Directions for this task: Wherever a line in the data below holds "Geldig", copy that line.

(Stored data entries)
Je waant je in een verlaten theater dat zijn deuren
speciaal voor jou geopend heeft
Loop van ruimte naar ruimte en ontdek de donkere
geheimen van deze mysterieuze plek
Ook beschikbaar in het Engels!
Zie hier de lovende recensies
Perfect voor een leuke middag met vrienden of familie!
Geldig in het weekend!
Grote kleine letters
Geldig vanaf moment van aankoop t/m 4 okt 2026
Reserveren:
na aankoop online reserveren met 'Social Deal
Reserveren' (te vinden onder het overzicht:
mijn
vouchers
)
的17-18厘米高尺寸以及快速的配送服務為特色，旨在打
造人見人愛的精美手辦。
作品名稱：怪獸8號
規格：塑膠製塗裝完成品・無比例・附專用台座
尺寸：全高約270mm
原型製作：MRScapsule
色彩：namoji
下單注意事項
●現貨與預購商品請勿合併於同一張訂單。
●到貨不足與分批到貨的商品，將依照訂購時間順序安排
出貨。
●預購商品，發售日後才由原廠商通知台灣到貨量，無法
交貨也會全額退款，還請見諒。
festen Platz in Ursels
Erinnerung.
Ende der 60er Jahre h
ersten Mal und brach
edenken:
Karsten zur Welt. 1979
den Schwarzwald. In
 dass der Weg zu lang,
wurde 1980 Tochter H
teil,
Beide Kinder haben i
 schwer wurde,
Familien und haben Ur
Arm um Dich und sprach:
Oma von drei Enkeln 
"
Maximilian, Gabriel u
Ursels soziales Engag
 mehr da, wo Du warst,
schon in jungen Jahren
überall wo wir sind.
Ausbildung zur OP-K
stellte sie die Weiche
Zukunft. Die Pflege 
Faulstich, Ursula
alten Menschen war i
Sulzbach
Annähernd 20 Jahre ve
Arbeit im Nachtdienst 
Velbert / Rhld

Result of the task:
Geldig in het weekend!
Geldig vanaf moment van aankoop t/m 4 okt 2026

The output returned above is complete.